=== What is needed ===
Below are some records; print every one of them exactly.

=== Supplied records ===
------------------------------------------------------------

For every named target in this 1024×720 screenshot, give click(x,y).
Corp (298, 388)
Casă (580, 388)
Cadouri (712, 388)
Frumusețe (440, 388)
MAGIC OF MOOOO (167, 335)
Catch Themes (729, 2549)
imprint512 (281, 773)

------------------------------------------------------------

=== Answer to this problem ===
For every named target in this 1024×720 screenshot, give click(x,y).
Corp (298, 388)
Casă (580, 388)
Cadouri (712, 388)
Frumusețe (440, 388)
MAGIC OF MOOOO (167, 335)
Catch Themes (729, 2549)
imprint512 (281, 773)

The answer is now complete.